PROVIDED INFORMATION:
- Opening Delimiter -

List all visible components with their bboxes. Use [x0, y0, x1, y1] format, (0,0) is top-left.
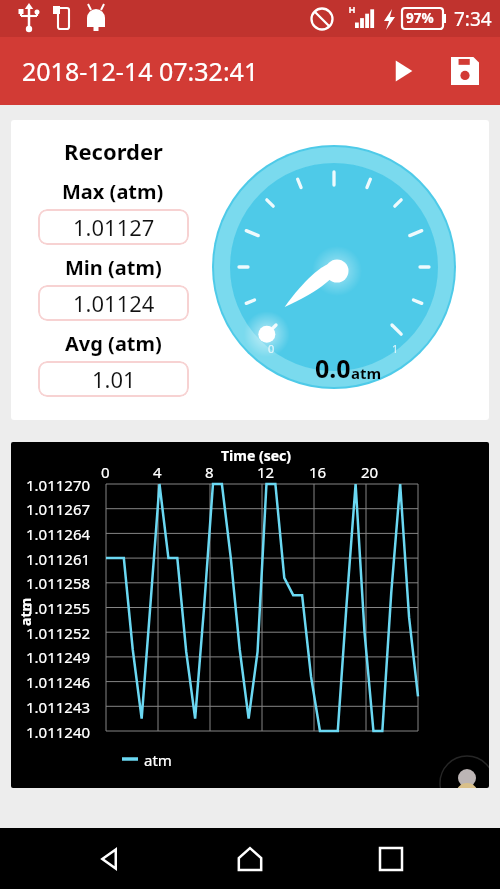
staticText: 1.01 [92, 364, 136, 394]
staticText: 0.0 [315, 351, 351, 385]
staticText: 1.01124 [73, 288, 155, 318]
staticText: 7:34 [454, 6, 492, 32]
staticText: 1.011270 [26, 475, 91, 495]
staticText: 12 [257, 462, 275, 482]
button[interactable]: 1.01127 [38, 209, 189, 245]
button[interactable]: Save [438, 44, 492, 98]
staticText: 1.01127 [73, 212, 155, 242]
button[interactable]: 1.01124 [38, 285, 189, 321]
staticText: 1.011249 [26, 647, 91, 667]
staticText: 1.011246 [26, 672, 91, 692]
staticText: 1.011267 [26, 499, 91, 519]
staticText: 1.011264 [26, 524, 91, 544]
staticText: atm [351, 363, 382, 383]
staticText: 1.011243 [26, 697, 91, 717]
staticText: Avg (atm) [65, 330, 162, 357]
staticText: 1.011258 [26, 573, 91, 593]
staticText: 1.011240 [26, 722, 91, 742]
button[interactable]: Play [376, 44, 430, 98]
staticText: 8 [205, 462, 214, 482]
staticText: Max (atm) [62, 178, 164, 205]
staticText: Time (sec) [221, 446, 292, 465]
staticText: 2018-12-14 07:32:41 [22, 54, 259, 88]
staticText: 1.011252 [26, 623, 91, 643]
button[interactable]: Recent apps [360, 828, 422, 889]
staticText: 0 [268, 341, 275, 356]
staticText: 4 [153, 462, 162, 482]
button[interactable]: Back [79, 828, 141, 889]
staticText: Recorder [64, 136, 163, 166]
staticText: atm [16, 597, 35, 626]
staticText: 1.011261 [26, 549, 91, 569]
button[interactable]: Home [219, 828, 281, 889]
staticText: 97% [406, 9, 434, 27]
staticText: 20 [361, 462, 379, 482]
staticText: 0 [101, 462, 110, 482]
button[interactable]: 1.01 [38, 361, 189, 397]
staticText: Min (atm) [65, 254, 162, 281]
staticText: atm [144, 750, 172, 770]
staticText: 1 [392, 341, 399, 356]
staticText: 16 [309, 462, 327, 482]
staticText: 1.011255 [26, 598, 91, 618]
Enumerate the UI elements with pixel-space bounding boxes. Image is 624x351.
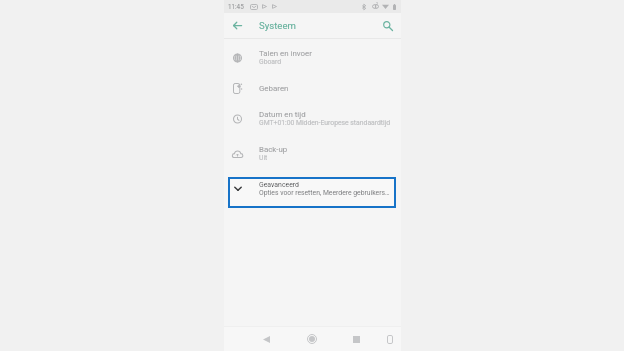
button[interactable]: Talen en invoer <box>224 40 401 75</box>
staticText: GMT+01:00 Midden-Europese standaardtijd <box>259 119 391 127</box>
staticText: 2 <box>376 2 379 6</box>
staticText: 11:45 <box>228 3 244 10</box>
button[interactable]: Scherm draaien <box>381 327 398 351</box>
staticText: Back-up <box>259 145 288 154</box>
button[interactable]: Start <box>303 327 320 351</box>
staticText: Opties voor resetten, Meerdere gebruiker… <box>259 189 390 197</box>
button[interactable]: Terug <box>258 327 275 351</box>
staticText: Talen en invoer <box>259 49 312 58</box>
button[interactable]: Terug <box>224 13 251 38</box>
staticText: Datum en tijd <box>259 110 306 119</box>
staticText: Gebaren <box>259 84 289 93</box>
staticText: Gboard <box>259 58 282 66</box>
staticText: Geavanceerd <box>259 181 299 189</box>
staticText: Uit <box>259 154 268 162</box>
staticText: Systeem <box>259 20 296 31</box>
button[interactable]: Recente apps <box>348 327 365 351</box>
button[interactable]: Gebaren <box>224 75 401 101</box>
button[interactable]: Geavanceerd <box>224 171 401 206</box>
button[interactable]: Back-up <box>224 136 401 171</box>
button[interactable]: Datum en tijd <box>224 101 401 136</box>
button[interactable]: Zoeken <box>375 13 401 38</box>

- Closing Delimiter -

WHAT YOU ARE ASKED TO DO: Scan the data above for the word "Datum". Copy every line in which it is found.

ANSWER SECTION:
staticText: Datum en tijd <box>259 110 306 119</box>
button[interactable]: Datum en tijd <box>224 101 401 136</box>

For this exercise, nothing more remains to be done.